Directions →
In your copy, leave out the pictures and repeat the entries below exactly.

· · · · ·

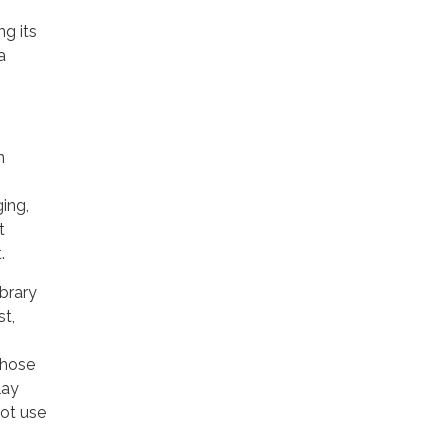
ng its
a
n
ging,
t
.
ibrary
st,
those
lay
ot use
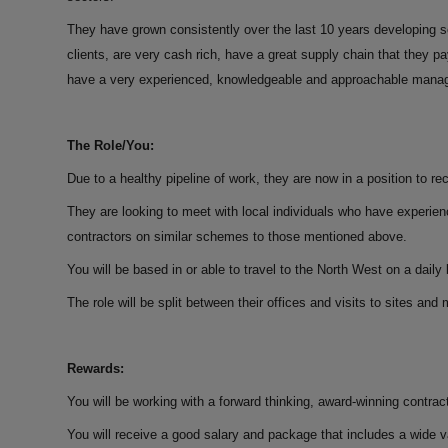
They have grown consistently over the last 10 years developing so
clients, are very cash rich, have a great supply chain that they 
have a very experienced, knowledgeable and approachable mana
The Role/You:
Due to a healthy pipeline of work, they are now in a position to 
They are looking to meet with local individuals who have experi
contractors on similar schemes to those mentioned above.
You will be based in or able to travel to the North West on a daily 
The role will be split between their offices and visits to sites an
Rewards:
You will be working with a forward thinking, award-winning contracto
You will receive a good salary and package that includes a wide 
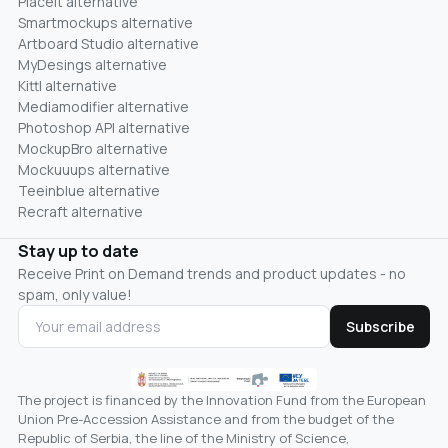
Placeit alternative
Smartmockups alternative
Artboard Studio alternative
MyDesings alternative
Kittl alternative
Mediamodifier alternative
Photoshop API alternative
MockupBro alternative
Mockuuups alternative
Teeinblue alternative
Recraft alternative
Stay up to date
Receive Print on Demand trends and product updates - no
spam, only value!
Subscribe
The project is financed by the Innovation Fund from the European
Union Pre-Accession Assistance and from the budget of the
Republic of Serbia, the line of the Ministry of Science,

· · · · ·

Exercise response →
ng its
a
n
ging,
t
.
ibrary
st,
those
lay
ot use
They have grown consistently over the last 10 years developing so
clients, are very cash rich, have a great supply chain that they 
have a very experienced, knowledgeable and approachable mana
The Role/You:
Due to a healthy pipeline of work, they are now in a position to 
They are looking to meet with local individuals who have experi
contractors on similar schemes to those mentioned above.
You will be based in or able to travel to the North West on a daily 
The role will be split between their offices and visits to sites an
Rewards:
You will be working with a forward thinking, award-winning contracto
You will receive a good salary and package that includes a wide 
Placeit alternative
Smartmockups alternative
Artboard Studio alternative
MyDesings alternative
Kittl alternative
Mediamodifier alternative
Photoshop API alternative
MockupBro alternative
Mockuuups alternative
Teeinblue alternative
Recraft alternative
Stay up to date
Receive Print on Demand trends and product updates - no
spam, only value!
Subscribe
The project is financed by the Innovation Fund from the European
Union Pre-Accession Assistance and from the budget of the
Republic of Serbia, the line of the Ministry of Science,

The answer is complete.